WITH A SEAT IN THE LEADERSHIP FORUM, CISO ENSURES SECURITY IS INVOLVED FROM THE START Community Health Network of Connecticut (CHNCT) is an Administrative Services Organization (ASO) in Connecticut. CHNCT’s job is to effectively manage member healthcare and provider participation while lowering costs for the state. Since they are governed by HIPAA compliance and other state regulations, and are also determined to reduce risk of exposure to the business, CHNCT puts a priority on information security. In fact, Bartolotta believes CHNCT is one of the few organizations in the healthcare industry where the CISO reports directly to the CEO, holds positions on the leadership team, and has a presence in the Board Room.
A CEO with the foresight to install the CISO position as a direct report is very aware of the importance of security. Bartolotta says, “Our CEO is very knowledgeable when it comes to security. Our conversations are typically about establishing an acceptable risk profile and minimizing exposures.” While the CEO partnership is important, it is Bartolotta’s participation in the senior leadership meetings that he most values. “Since I am in those senior leadership meetings, I am able to ensure that security is a consideration from the get-go of a new process, program, or project. It makes the entire process much more efficient and collaborative.”
Putting a Good Plan into Action “If you are a CISO, you must be a business person first. Learn the business inside and out. Meet with every VP and line of business manager to understand their goals and priorities. From there you should be able to create a good plan to ensure you are protecting the necessary information and systems,” said Bartolotta. Bartolotta follows a philosophy that incorporates teamwork, leading by example, collaboration and respect, among other things, to ensure the security plan is successfully implemented.
• BE A ROLE MODEL It was once a manager’s job to simply draw a line of sight from the employee to the organization’s mission, value, and success criteria. Today, that is still important to do, but you must also lead by example. As leaders, we have to show them, through our actions and interactions, how to approach security from a business perspective.

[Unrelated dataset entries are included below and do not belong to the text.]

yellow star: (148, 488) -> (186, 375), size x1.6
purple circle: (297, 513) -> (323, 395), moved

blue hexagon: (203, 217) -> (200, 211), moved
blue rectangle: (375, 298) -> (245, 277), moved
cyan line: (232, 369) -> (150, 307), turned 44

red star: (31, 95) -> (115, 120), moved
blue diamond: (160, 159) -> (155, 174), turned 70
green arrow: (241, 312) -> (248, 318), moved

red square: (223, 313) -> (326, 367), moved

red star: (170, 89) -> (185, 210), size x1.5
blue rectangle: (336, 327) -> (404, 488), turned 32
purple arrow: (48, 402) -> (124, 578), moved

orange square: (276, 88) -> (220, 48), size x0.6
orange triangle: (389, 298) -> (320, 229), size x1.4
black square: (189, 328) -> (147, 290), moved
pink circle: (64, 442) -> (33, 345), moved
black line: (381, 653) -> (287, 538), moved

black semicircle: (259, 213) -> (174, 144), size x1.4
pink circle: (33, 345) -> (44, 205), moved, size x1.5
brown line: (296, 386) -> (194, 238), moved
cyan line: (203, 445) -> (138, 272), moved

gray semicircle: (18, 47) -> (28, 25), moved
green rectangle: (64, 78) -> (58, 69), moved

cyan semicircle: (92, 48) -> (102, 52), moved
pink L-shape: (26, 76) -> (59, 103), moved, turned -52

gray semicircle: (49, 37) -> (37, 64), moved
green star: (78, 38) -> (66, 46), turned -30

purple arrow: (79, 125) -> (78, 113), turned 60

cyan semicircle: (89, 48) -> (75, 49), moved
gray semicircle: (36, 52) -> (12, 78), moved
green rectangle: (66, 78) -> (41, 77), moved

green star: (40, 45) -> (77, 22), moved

• BE RESPECTFUL It is important to respect the contributions of everyone, including our teammates in security, the greater organization, our vendors, and our partners. “When others succeed, it is easier for us to succeed.” • BE BUSINESS-FOCUSED In building the best team, Bartolotta prioritizes integrity and business acumen as much as technical skills and security certifications. How candidates fit into the team and the culture matters most of all. “I look for flexibility, business awareness, and the unique talents they can bring to our team.”
• BE OPEN AND PERSONABLE On Bartolotta’s third day at CHNCT, the security team received a request from a business unit. The security team’s existing procedure was to review the request and possibly approve, but usually deny it via email. Instead, Bartolotta requested a meeting with the business unit. Together they discussed the business challenge behind the request and Bartolotta’s team made suggestions for approaching it in a secure manner. As a result, the business unit gained a better understanding of security’s motivations and the impact their operations may have on corporate security, and also received a satisfactory solution to their issue.
• BE CALM In security, it is easy to react loudly and forcefully; it is a fast paced and intense industry with a lot of uncertainty. However, a calm manner is one of the main characteristics of a confident person. If you are a calm security person, you are well-prepared and focused on your mission, not on distractions.
• BE A CHAMPION Security does not often receive many accolades in an organization, and has limited visibility when things are going well. That is why Bartolotta believes in the importance of championing your own program. Bartolotta branded the “Office of Information Security” (OIS), complete with its own logo, when he arrived at CHNCT. This helped establish an identity for the security organization. The “OIS” holds regular training sessions, breakfast meet and greets, security events, and lunch and learns, so the larger company remains up to speed on security’s value and initiatives.
LEARNING FROM OTHERS OUTSIDE OF SECURITY Years ago, Bartolotta was working at a hospital in Connecticut when his wife went to an emergency room at another hospital. Bartolotta was so impressed with the service that his wife received and the manner of the caregivers, he commented on it to the nursing staff. “How is it possible you have made this negative event a positive experience for us?” he asked a nurse. “We hire good people,” she said. From that experience Bartolotta learned to value integrity, as much as technical skills and business acumen, in building a successful team.